対立候補は、小池晃氏、東国原英夫氏、渡邉美樹氏、谷山雄二朗氏、ドクター・中松氏、山口節生氏、雄上統氏、中村克氏、古川圭吾氏、杉田健氏です。
理由は4年前と同じですが、今回はさらに付け加えます。
石原氏の原発推進は、完全に都民の、私達の命を脅かしかねないからです。
選挙予報によると、石原氏の圧勝の勢いという記事もありましたが、とんでもない話です。
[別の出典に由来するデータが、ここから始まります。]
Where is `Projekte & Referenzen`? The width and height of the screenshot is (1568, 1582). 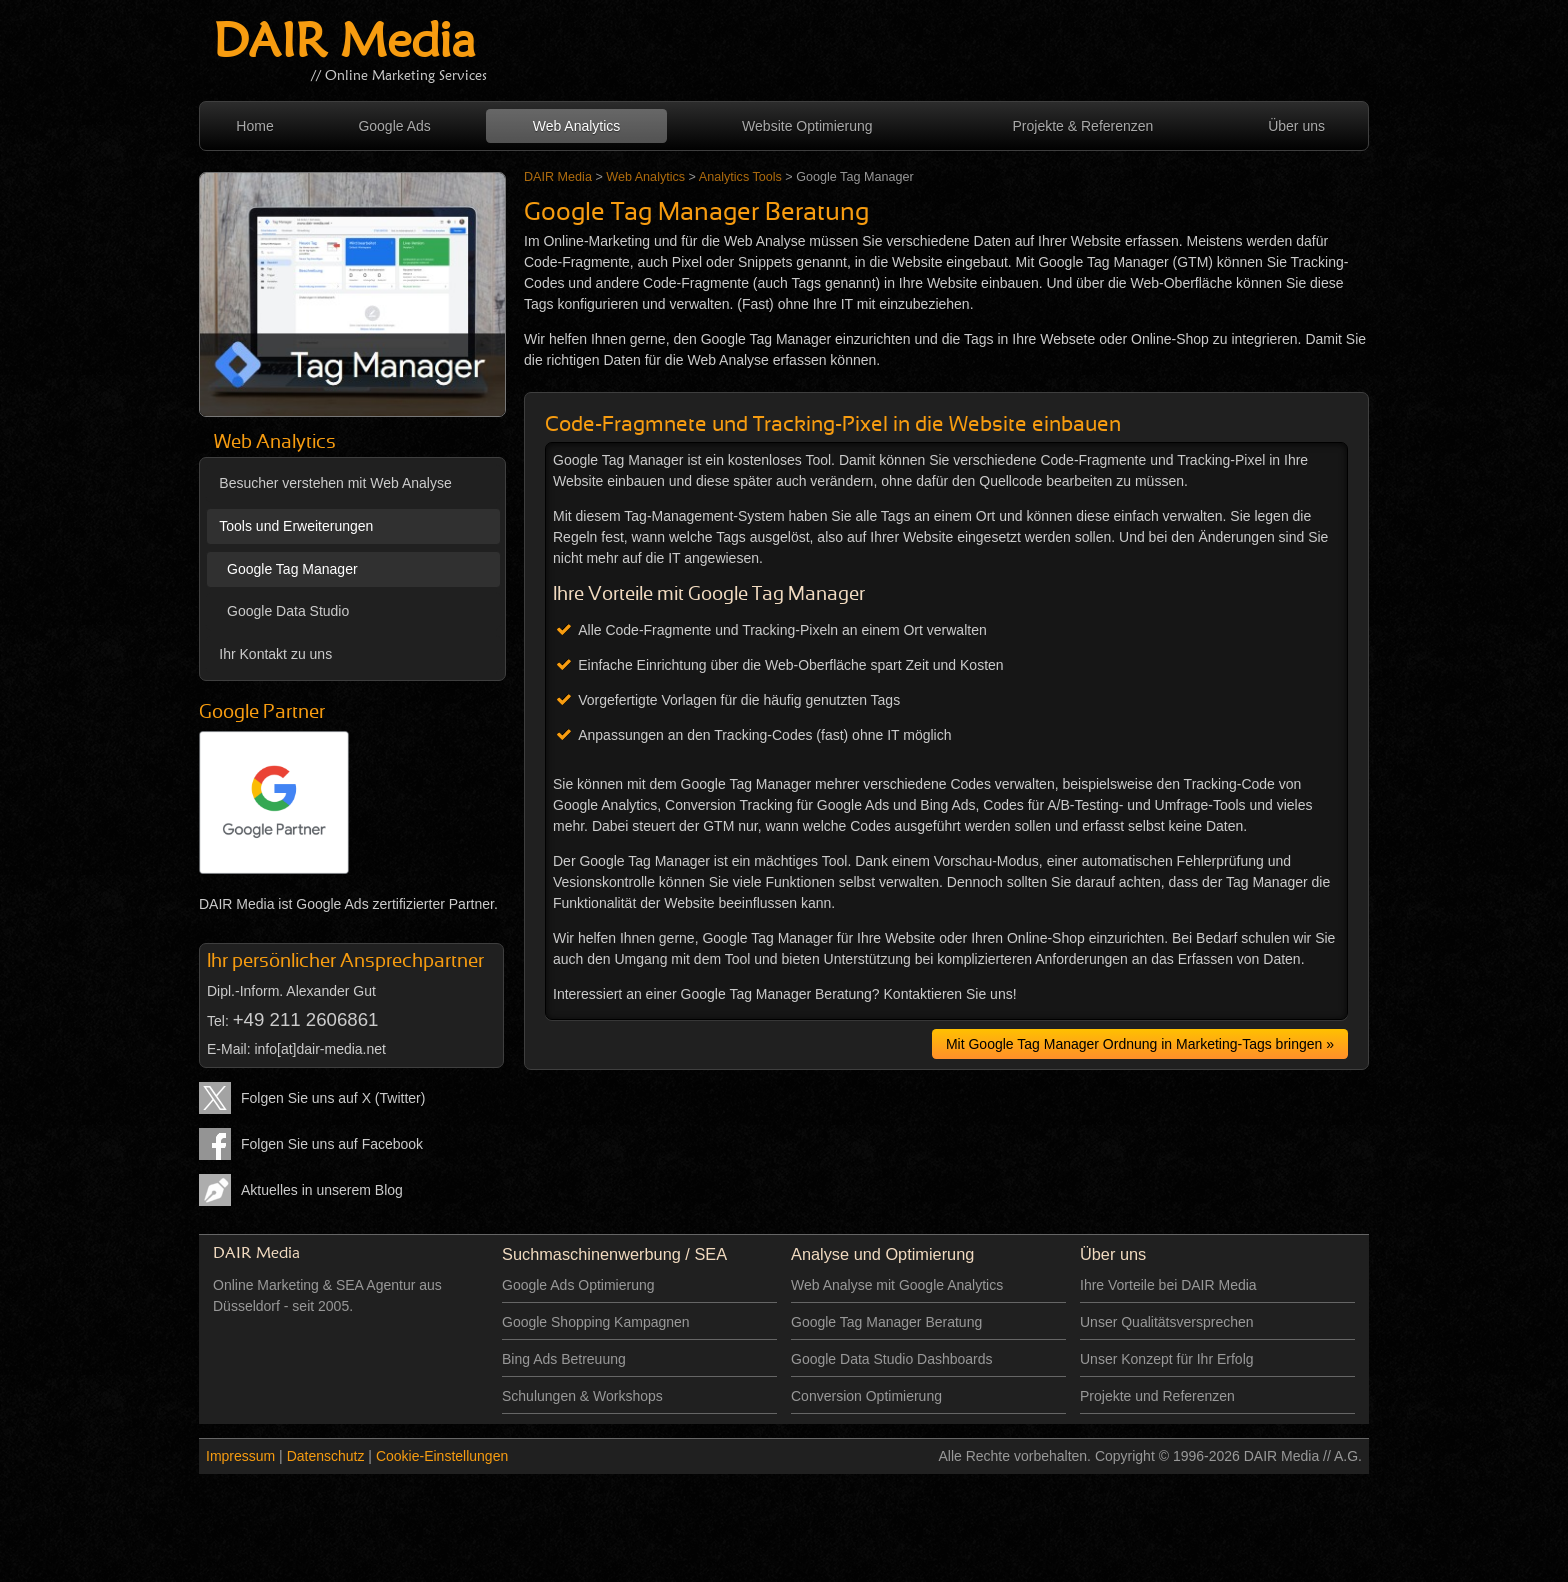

なお、今回の記事は、ツイッターでのさえずりの加筆修正か主となります。
2011[平成23]年3月11日14時46分18秒、三陸沖でマグニチュード9.0の大地震が発生しました。この東日本大震災(東北地方太平洋沖地震)の、4月9日15時現在確認された死者だけで12898人を数え、行方不明者を含めますと、27000人を超えます。
改めて、被災された皆様にお見舞い申し上げます。また、亡くなられた皆様、遺族の皆様に、謹んでお悔やみ申し上げます。
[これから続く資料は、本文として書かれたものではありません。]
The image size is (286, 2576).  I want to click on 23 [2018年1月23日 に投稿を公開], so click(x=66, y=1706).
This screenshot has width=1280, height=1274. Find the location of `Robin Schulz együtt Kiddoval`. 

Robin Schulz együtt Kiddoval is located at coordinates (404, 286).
さて、石原氏です。東日本大震災での津波の被害について、「日本人のアイデンティティーは我欲。この津波をうまく利用して我欲を1回洗い落とす必要がある。やっぱり天罰だと思う」と言い出しました(朝日新聞官邸クラブ「副長官番A)節電の要請に訪れた蓮舫・節電啓発担当相と会談した石原都知事。」)。
それについて問われると、石原氏「被災された方にはですね、非常に耳障りな言葉に聞こえるかも知れませんが、と言ったんじゃないですか。言葉を添えてますよ」。共同通信記者「わかりました。以上です」、石原氏「正確にね、君、人の言うこと聞いて、正確に聞き取って、正確に報道して貰いたいね」(「首都圏連合に関する記者会見(石原慎太郎東京都知事主催)」30分あたり。発言部分のみは「石原都知事 天罰発言」)
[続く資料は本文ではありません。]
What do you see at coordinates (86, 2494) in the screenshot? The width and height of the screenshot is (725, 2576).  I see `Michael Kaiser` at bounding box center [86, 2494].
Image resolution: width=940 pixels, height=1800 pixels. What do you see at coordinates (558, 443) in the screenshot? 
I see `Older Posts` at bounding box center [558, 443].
お望み通り、出来る限り忠実に石原氏の発言を書き起こしましたが、ただでさえ地震でクソ忙しい時に、まったく困った人です。「耳障りかも知れないが、お前の事を思って言ってるんだ」と言いたいようですが、なぜ津波の被害に遭うと、都知事に説教されなければならないのでしょう?
流石に石原氏も、15日に発言を撤回し、お詫びしました。しかし、「「天罰」という言葉が、添える言葉が足らずに、被災者の皆様、国民・都民の皆様を深く傷つけたことから、この発言を撤回し、深くお詫びいたします。(下線引用者)」(「平成23年3月15日更新 東北地方太平洋沖地震・東京都知事発言」)。本心から「天罰」を引っ込めた訳では無い事は明白です。
たとえば、私が「東京を震災が襲わなかったのは(実際は7名の死者が出るなど、少なからず犠牲があったのですが、あくまで例として)、天罰など存在しないからだ」と言ったとしたら、それにどんな言葉を添えても、都民の皆様は納得されるでしょうか?
いや、88年前に起こった関東大震災。あれは、東京人の「我欲」による物だったのでしょうか。阪神大震災は? スマトラ島沖地震、チリ地震の大津波は?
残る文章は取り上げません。